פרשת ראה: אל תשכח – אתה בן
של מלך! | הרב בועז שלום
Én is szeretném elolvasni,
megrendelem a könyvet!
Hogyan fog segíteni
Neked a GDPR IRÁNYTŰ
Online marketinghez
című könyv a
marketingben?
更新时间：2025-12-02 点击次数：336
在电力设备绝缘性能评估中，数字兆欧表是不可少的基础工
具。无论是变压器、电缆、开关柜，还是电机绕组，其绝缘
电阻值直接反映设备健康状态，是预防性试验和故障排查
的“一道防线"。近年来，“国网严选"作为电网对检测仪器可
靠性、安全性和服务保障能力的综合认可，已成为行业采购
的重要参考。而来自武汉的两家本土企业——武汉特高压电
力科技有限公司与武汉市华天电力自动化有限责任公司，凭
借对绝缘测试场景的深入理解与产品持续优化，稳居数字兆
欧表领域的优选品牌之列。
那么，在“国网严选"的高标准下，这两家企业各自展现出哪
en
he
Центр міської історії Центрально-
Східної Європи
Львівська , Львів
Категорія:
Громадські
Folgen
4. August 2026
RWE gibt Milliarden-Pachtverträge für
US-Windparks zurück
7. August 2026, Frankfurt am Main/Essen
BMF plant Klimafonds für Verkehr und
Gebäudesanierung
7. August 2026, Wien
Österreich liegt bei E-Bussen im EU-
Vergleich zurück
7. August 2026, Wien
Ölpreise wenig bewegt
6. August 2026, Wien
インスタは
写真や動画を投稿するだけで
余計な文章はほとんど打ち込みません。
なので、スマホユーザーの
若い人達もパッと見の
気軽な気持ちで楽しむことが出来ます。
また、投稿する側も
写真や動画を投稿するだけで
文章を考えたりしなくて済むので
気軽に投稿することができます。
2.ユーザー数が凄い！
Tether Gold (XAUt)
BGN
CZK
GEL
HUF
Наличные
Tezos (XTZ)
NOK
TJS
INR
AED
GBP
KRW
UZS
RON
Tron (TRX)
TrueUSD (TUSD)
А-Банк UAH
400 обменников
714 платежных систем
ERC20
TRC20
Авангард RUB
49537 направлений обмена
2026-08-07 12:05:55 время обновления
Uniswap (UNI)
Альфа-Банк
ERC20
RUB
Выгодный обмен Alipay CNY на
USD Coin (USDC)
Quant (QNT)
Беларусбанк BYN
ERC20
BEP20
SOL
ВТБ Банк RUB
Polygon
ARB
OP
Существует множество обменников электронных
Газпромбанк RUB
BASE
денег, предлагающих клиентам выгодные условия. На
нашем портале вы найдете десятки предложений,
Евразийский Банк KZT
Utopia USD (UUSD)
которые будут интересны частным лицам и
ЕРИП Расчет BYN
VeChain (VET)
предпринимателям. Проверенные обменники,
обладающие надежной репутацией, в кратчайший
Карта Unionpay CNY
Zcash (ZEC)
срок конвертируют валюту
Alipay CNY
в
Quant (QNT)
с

---

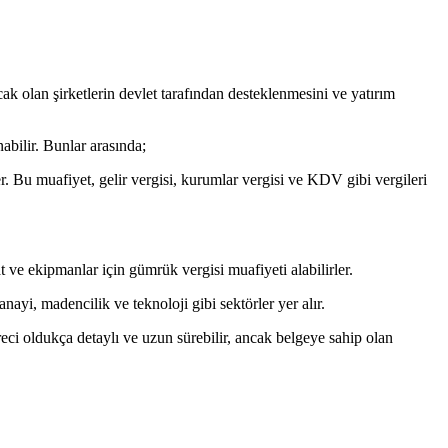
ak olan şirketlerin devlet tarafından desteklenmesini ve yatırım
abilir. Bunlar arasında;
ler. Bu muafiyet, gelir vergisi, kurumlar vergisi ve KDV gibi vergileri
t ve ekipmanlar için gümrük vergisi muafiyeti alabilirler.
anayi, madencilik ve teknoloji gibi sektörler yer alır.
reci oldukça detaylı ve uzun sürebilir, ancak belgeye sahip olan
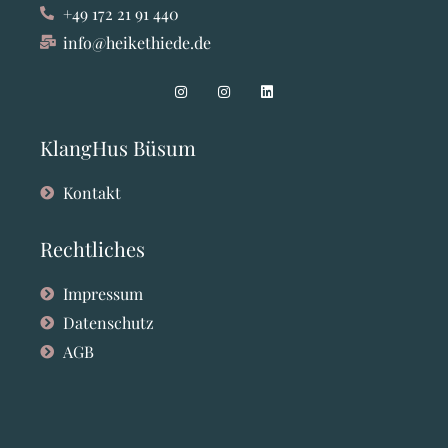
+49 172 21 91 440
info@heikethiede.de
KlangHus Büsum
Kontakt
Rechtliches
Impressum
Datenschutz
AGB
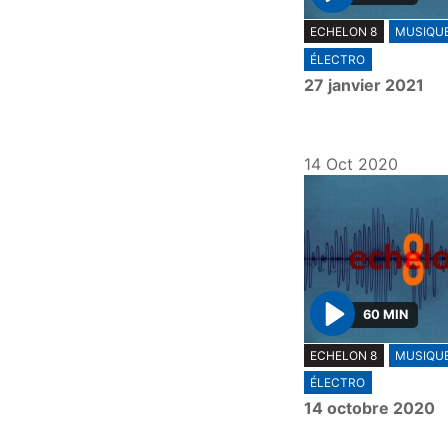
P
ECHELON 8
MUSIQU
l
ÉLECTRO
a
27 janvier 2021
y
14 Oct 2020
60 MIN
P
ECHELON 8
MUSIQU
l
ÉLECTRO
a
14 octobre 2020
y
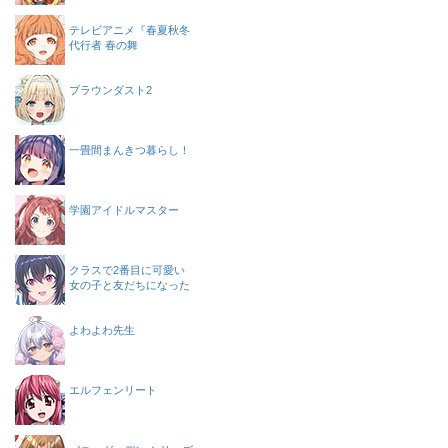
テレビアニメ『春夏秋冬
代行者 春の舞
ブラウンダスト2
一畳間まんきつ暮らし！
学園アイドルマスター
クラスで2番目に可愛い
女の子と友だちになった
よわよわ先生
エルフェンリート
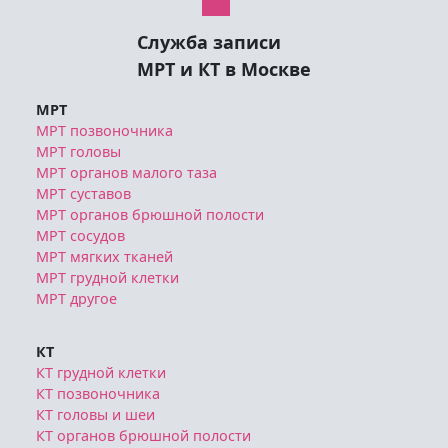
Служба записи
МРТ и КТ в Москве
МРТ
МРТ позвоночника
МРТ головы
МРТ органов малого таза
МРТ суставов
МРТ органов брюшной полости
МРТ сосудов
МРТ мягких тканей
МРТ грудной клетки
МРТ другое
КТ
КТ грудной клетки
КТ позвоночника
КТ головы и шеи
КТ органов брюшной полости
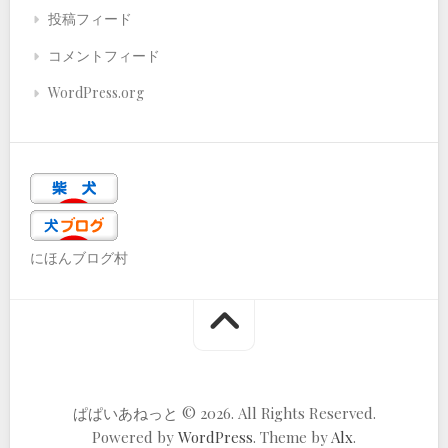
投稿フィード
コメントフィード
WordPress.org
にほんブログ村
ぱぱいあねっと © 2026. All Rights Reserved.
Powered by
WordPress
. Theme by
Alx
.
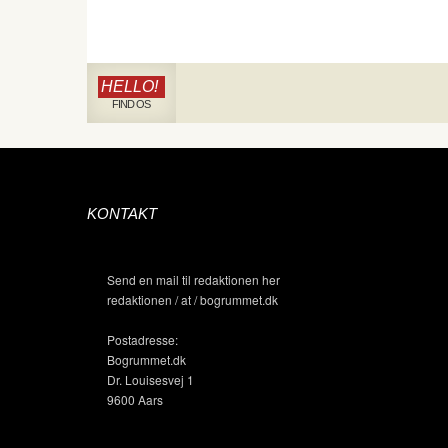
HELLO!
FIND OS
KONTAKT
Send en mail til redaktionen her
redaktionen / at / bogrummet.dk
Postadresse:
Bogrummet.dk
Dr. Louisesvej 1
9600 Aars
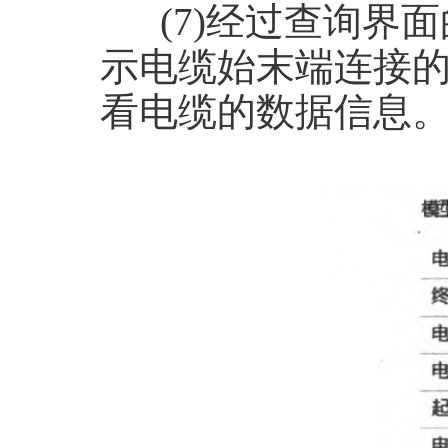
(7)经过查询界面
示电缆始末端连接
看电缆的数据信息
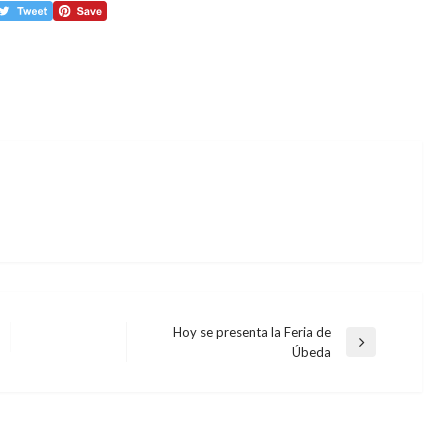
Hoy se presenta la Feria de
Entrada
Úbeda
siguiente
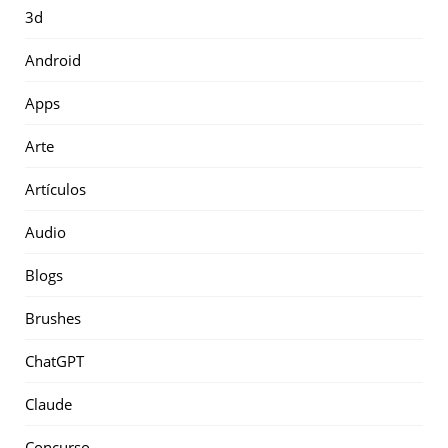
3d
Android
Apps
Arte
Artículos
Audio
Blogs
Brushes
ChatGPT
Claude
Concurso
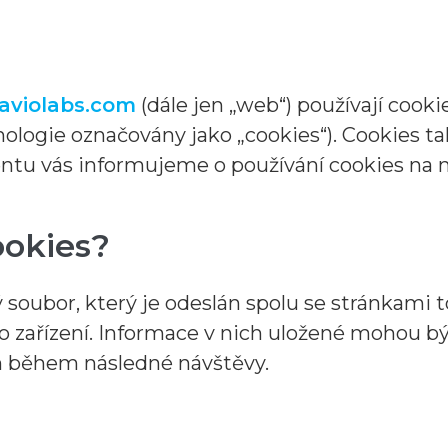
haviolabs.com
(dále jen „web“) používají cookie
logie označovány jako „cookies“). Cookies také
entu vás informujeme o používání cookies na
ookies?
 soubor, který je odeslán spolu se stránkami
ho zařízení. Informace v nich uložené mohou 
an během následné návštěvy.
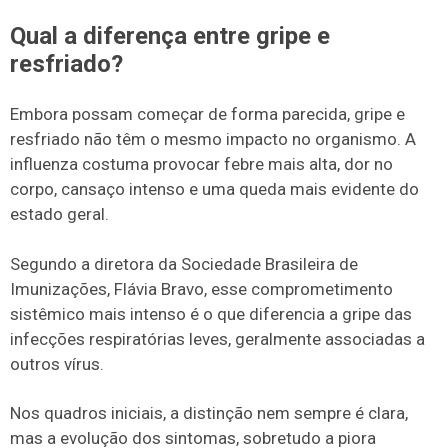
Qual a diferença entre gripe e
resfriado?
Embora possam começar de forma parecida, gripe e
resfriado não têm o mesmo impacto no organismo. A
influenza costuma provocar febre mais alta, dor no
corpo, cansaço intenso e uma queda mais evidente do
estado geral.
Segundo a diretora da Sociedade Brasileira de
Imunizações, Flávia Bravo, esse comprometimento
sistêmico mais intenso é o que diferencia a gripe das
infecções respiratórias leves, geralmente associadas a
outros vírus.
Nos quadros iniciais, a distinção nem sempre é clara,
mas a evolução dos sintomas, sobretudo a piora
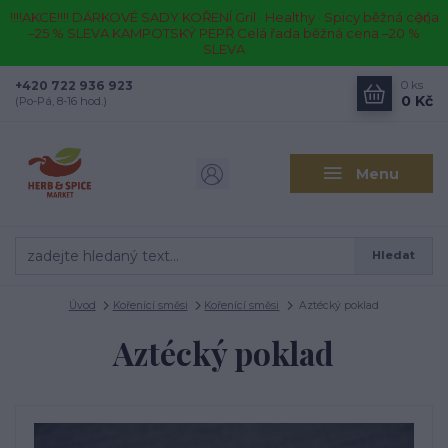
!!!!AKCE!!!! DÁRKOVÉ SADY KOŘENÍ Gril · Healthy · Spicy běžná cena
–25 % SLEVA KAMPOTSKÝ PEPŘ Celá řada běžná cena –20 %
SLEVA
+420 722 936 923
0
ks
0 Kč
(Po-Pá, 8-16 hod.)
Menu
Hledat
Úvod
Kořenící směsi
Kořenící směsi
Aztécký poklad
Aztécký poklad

...

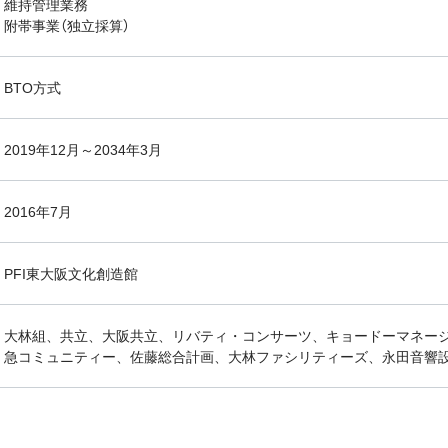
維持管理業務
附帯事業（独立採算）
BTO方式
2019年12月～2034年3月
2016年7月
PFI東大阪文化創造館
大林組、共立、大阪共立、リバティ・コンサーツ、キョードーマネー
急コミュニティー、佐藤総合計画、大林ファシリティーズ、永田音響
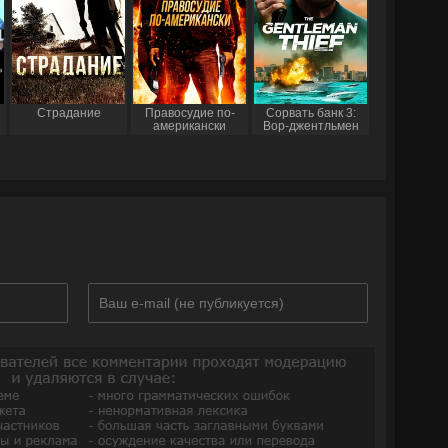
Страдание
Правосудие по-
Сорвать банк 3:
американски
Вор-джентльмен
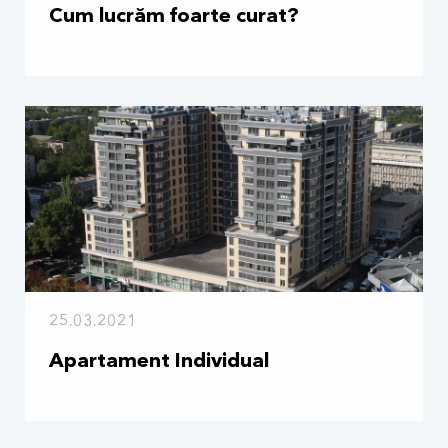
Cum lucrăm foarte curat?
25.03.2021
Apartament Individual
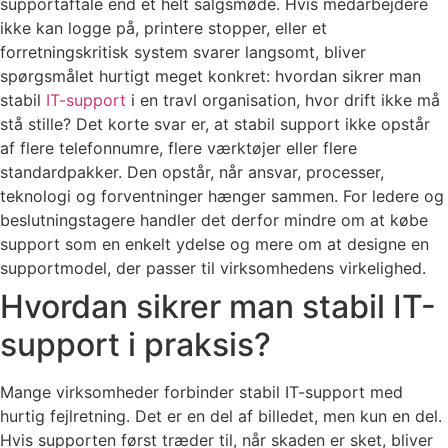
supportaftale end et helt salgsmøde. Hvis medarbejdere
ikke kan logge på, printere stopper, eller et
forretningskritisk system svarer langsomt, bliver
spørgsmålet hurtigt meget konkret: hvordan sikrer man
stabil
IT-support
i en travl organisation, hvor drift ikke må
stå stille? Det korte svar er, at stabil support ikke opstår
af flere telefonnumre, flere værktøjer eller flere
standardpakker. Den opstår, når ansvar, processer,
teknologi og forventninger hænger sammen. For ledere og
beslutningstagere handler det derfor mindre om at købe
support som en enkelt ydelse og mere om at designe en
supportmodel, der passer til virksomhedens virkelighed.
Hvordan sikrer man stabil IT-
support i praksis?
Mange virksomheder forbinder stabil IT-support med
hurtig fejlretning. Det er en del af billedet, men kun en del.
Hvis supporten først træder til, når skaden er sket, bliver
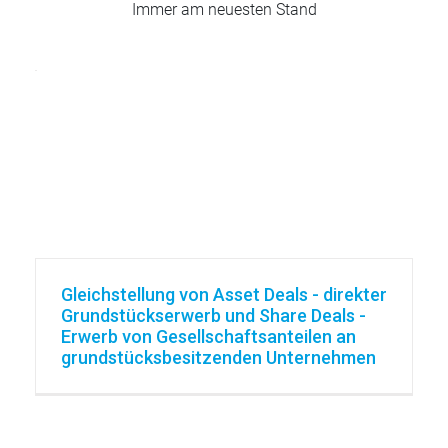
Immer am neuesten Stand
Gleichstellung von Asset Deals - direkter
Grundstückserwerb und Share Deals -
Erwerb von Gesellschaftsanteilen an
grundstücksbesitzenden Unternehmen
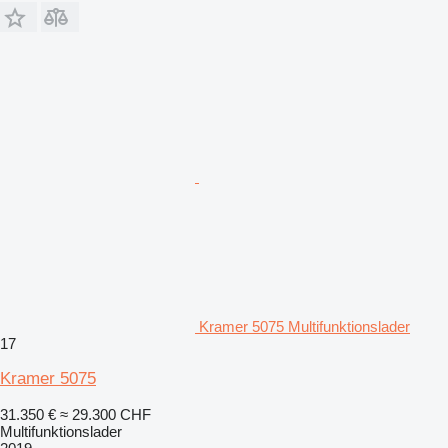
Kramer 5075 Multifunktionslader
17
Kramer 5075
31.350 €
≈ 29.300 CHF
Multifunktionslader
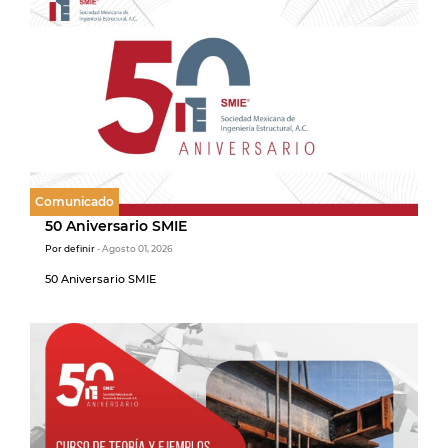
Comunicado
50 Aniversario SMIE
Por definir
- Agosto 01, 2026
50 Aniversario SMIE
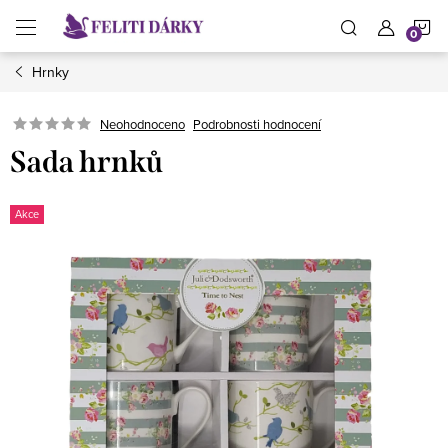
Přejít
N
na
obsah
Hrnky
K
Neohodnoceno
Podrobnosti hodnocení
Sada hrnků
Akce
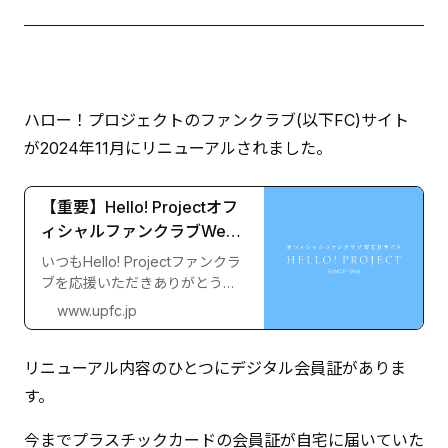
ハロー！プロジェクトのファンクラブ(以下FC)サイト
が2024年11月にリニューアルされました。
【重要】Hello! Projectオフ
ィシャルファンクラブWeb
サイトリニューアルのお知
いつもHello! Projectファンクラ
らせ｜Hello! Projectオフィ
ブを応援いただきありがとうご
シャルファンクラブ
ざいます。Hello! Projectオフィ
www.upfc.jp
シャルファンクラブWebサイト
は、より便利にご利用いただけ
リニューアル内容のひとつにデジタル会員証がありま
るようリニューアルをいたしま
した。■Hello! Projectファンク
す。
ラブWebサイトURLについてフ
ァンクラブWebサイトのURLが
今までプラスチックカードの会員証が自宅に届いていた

> **Activity**
Using the entries above, say how many lines contain the string "cookies"; the number is the full reply.

> **Written answer**
2